**Provided records**
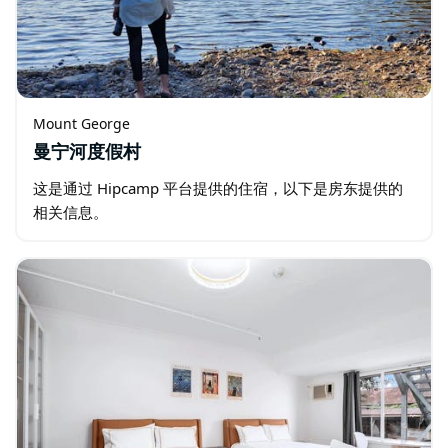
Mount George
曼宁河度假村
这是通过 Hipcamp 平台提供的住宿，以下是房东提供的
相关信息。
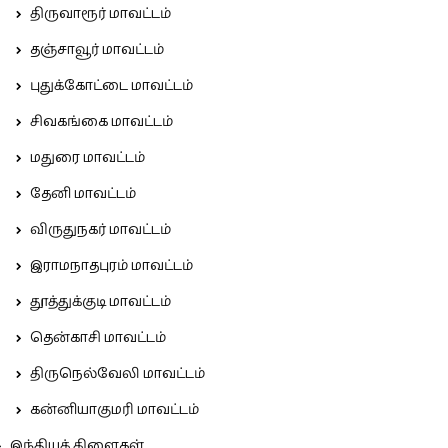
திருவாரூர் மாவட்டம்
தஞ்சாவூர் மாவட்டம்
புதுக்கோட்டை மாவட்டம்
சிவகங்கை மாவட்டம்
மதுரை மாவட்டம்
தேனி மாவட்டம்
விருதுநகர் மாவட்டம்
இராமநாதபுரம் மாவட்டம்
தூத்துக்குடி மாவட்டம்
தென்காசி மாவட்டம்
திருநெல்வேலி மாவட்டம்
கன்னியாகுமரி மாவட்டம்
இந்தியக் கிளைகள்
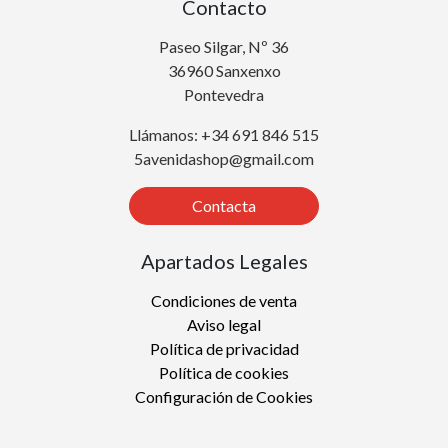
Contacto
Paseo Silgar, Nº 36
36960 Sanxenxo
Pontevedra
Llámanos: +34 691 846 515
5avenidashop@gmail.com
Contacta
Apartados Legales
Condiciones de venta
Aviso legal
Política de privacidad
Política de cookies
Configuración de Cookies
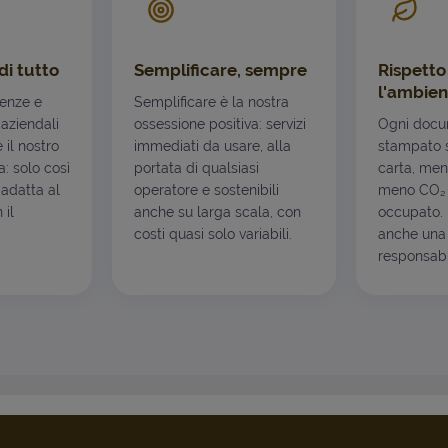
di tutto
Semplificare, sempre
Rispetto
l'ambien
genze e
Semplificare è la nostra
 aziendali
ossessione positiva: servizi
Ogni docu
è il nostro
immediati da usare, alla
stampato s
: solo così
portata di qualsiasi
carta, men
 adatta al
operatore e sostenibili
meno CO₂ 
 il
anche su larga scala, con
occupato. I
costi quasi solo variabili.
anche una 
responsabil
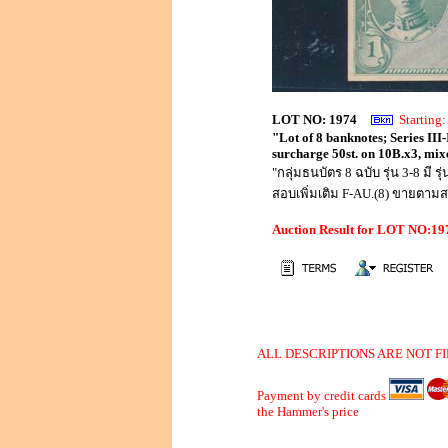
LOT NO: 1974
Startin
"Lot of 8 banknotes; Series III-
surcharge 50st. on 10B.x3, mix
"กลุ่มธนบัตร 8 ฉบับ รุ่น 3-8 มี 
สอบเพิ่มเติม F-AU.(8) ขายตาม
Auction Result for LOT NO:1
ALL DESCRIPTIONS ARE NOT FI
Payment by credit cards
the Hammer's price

--

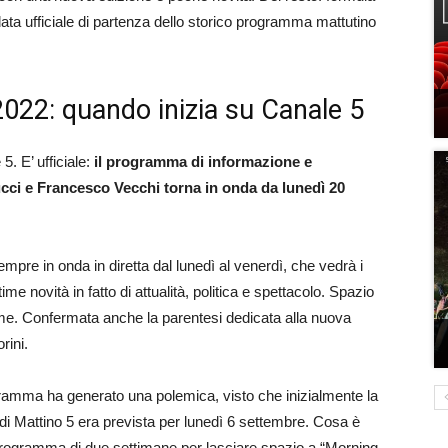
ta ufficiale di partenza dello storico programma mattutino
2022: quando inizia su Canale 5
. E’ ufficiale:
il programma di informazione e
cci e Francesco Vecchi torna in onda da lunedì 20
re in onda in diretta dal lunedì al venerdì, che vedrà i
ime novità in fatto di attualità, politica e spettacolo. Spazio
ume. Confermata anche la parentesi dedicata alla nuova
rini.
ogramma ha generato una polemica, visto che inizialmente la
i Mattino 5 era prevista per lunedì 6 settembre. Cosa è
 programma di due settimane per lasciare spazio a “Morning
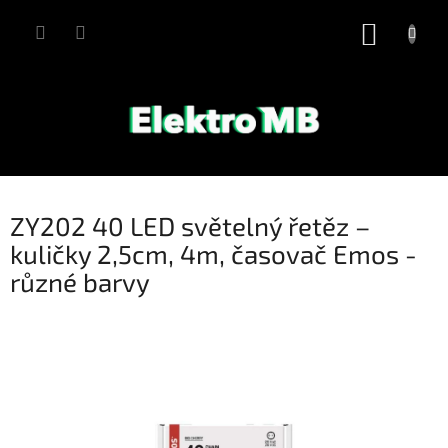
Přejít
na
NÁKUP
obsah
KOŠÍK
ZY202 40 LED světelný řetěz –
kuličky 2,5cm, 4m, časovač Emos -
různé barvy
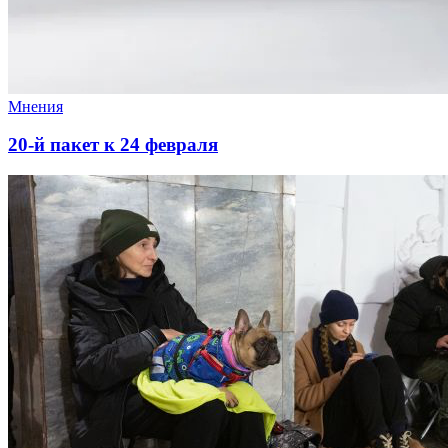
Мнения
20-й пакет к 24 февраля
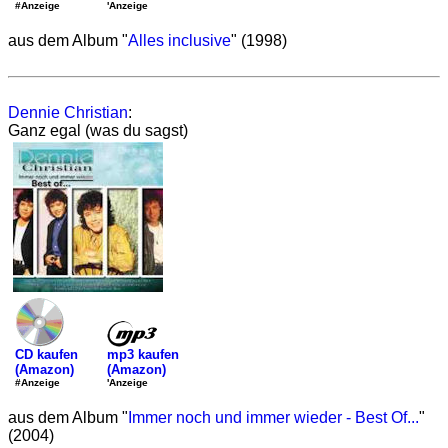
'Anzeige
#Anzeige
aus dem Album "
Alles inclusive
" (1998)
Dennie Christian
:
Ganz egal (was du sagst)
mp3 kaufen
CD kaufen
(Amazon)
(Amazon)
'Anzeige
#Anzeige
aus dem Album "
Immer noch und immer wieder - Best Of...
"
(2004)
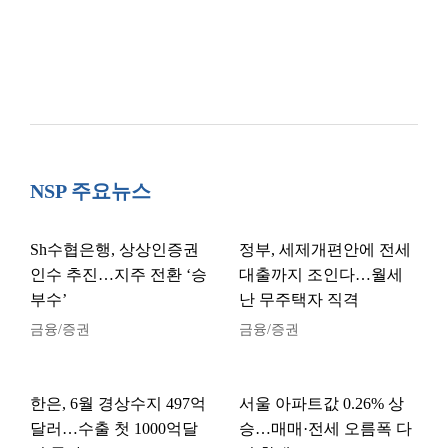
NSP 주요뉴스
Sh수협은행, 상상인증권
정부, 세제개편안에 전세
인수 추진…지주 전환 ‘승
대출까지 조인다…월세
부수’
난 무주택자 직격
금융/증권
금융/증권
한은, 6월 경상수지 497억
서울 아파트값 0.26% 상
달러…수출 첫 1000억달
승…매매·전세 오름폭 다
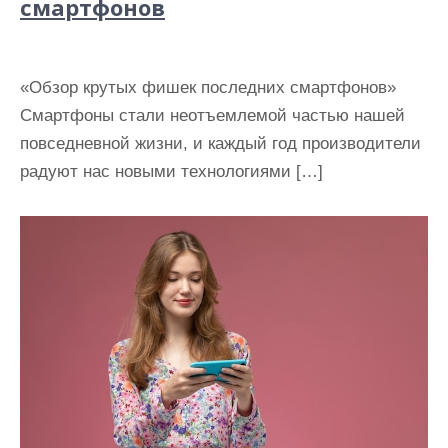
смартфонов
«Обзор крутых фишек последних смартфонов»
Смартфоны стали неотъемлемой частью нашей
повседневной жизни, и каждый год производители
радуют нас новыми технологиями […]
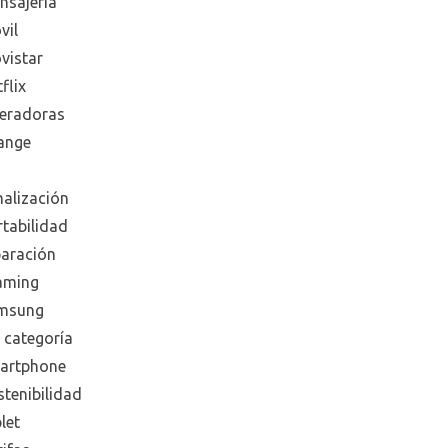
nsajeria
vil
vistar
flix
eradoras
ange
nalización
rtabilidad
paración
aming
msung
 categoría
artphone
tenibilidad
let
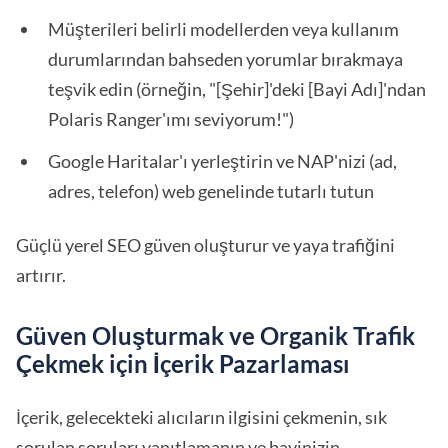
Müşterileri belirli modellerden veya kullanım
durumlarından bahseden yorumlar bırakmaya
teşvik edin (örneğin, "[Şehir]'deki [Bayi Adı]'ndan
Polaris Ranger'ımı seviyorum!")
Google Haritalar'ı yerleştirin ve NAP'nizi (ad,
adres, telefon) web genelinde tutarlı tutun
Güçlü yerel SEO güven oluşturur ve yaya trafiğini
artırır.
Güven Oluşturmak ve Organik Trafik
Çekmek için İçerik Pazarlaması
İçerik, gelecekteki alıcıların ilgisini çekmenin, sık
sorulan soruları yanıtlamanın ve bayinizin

**What to do**
Give back exactly, and solely, the section of the data above bounded by the line containing "மதுரை மாவட்டம்" and the line containing "the Hammer's price", both bounding lines included and pictures omitted.

**Response below**
மதுரை மாவட்டம்
தேனி மாவட்டம்
விருதுநகர் மாவட்டம்
இராமநாதபுரம் மாவட்டம்
தூத்துக்குடி மாவட்டம்
தென்காசி மாவட்டம்
திருநெல்வேலி மாவட்டம்
கன்னியாகுமரி மாவட்டம்
இந்தியக் கிளைகள்
Contacto
Paseo Silgar, Nº 36
36960 Sanxenxo
Pontevedra
Llámanos: +34 691 846 515
5avenidashop@gmail.com
Contacta
Apartados Legales
Condiciones de venta
Aviso legal
Política de privacidad
Política de cookies
Configuración de Cookies
di tutto
Semplificare, sempre
Rispetto
l'ambien
genze e
Semplificare è la nostra
 aziendali
ossessione positiva: servizi
Ogni docu
è il nostro
immediati da usare, alla
stampato s
: solo così
portata di qualsiasi
carta, men
 adatta al
operatore e sostenibili
meno CO₂ 
 il
anche su larga scala, con
occupato. I
costi quasi solo variabili.
anche una 
responsabil
LOT NO: 1974
Startin
"Lot of 8 banknotes; Series III-
surcharge 50st. on 10B.x3, mix
"กลุ่มธนบัตร 8 ฉบับ รุ่น 3-8 มี 
สอบเพิ่มเติม F-AU.(8) ขายตาม
Auction Result for LOT NO:1
ALL DESCRIPTIONS ARE NOT FI
Payment by credit cards
the Hammer's price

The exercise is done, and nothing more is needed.